Chegada a Milão, pôs-se Santa Mônica em rela­ções com Santo Ambrósio, de quem o filho admi­rava a eloqüência, e procurou tornar freqüentes e íntimas as relações do filho com o santo bispo. Mui­tas vezes levava consigo o filho, quando visitava o prelado, e algumas vezes o mandava só, ora com um pretexto, ora com outro, aparentemente para lhe pedir conselhos sobre um ponto que lhe dizia respeito, mas na realidade, para fornecer ao filho ocasião de conversar com o santo doutor. Enfim, depois de vinte anos de gemidos e de súplicas, teve Santa Mônica a ventura de ver seu filho receber o batismo e abraçar uma vida de desinteresse e de sacrifício.

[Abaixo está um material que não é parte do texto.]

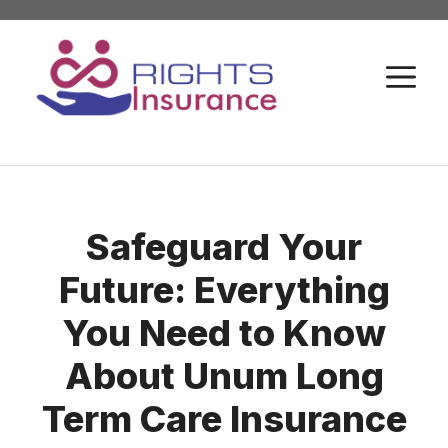
Skip
to
M
content
Safeguard Your
Future: Everything
You Need to Know
About Unum Long
Term Care Insurance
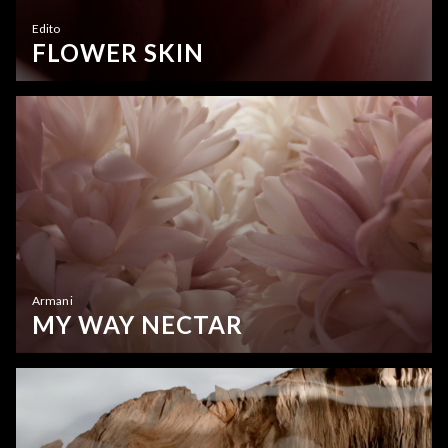
Edito
FLOWER SKIN
Armani
MY WAY NECTAR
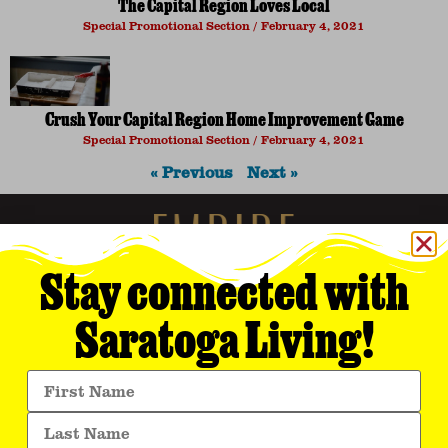
The Capital Region Loves Local
Special Promotional Section
February 4, 2021
Crush Your Capital Region Home Improvement Game
Special Promotional Section
February 4, 2021
« Previous
Next »
Stay connected with
Saratoga Living!
Empire Media Network, Inc.
8 BUTLER PLACE
SARATOGA SPRINGS, NY 12866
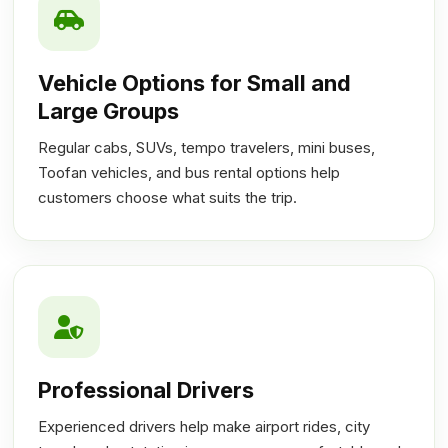
Vehicle Options for Small and
Large Groups
Regular cabs, SUVs, tempo travelers, mini buses,
Toofan vehicles, and bus rental options help
customers choose what suits the trip.
Professional Drivers
Experienced drivers help make airport rides, city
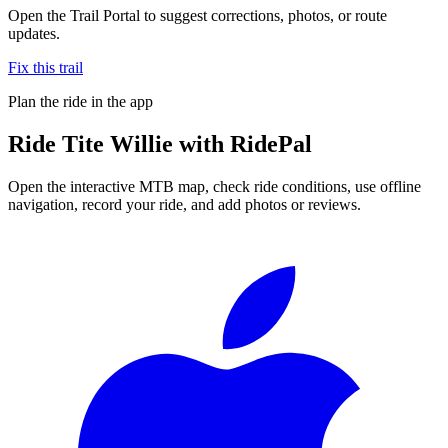
Open the Trail Portal to suggest corrections, photos, or route
updates.
Fix this trail
Plan the ride in the app
Ride
Tite Willie
with RidePal
Open the interactive MTB map, check ride conditions, use offline
navigation, record your ride, and add photos or reviews.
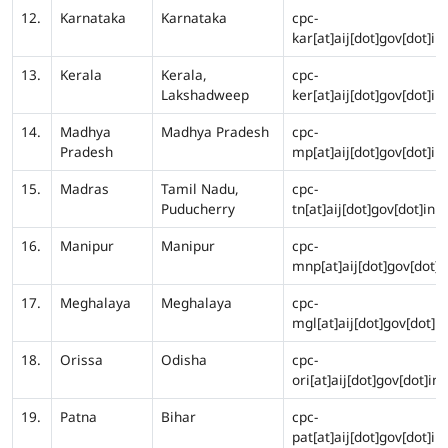
12.
Karnataka
Karnataka
cpc-
kar[at]aij[dot]gov[dot]in
13.
Kerala
Kerala,
cpc-
Lakshadweep
ker[at]aij[dot]gov[dot]in
14.
Madhya
Madhya Pradesh
cpc-
Pradesh
mp[at]aij[dot]gov[dot]in
15.
Madras
Tamil Nadu,
cpc-
Puducherry
tn[at]aij[dot]gov[dot]in
16.
Manipur
Manipur
cpc-
mnp[at]aij[dot]gov[dot]i
17.
Meghalaya
Meghalaya
cpc-
mgl[at]aij[dot]gov[dot]in
18.
Orissa
Odisha
cpc-
ori[at]aij[dot]gov[dot]in
19.
Patna
Bihar
cpc-
pat[at]aij[dot]gov[dot]in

Algum tempo mais tarde, chegando com ele à praia, decidida a embarcar para África, no fim de uma sublime conversa, acerca do Céu, pelo qual só viviam essas duas grandes almas, disse Santa Mônica a Santo Agostinho: — «Meu filho, nada agora me retém sobre a terra; já não sei porque aqui me con­servo, visto que já realizei todas as minhas esperan­ças. Só desejava viver, para te ver cristão e católico, antes da minha morte. Deus fez mais, pois que te vejo desprezar toda a felicidade terrestre para O ser­vir. Que faço, pois, aqui agora?» [3] E catorze dias depois, Santa Mônica exalava o último suspiro, nos braços de seu filho.
Leonor de Bergh, princesa católica, tinha despo­sado Frederico Maurício de la Tour-d’Auvergne, duque de Bouillon, à maneira dos fiéis da primitiva igreja, com a condição de que, abjurando a heresia, entraria no seio da Igreja; o que ele efetivamente cumpriu, desprezando as sugestões do sua família e dos seus interesses temporais mais manifestos.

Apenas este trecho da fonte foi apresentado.